_WHAT TO PRODUCE:_ Work out how many lines of the listing hold the string "visite", then answer with that number and nothing else.

_RECORD SET:_

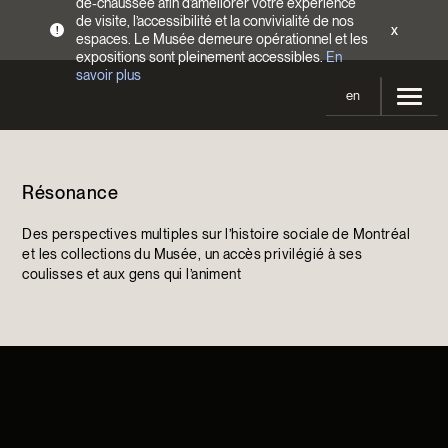
de-chaussée afin d’améliorer votre expérience
de visite, l’accessibilité et la convivialité de nos
x
!
espaces. Le Musée demeure opérationnel et les
expositions sont pleinement accessibles.
En
savoir plus
en
Votre visite
Résonance
Heures d’ouverture
Expositions
Tarifs
Des perspectives multiples sur l’histoire sociale de Montréal
En cours et à venir
Activités
et les collections du Musée, un accès privilégié à ses
Accès
coulisses et aux gens qui l’animent
Expositions passées
Calendrier
Collections
Familles
Collections
Soutenir le Musée
Programmation Cultures autochtones
Collections en ligne
Faire un don
Devenir Membre
Billets | Rabais 2 $
Colloques et symposiums
EncycloModeQC
Campagne annuelle
Groupes
Restauration
Blogue
Infolettre
Impact de votre don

_RESULT:_ 2